**Work item:**
Please set down the data word for word; images do not go in the copy.

**Material provided:**
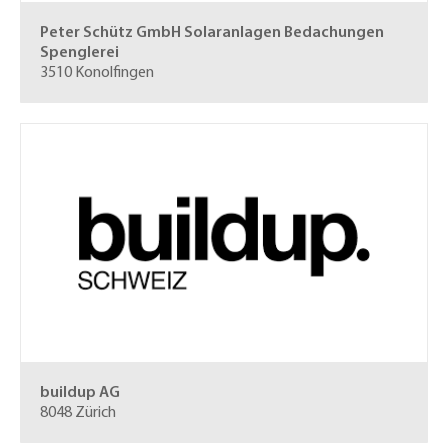
Peter Schütz GmbH
Solaranlagen Bedachungen
Spenglerei
3510 Konolfingen
buildup AG
8048 Zürich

**Reply:**
Peter Schütz GmbH
Solaranlagen Bedachungen
Spenglerei
3510 Konolfingen
buildup AG
8048 Zürich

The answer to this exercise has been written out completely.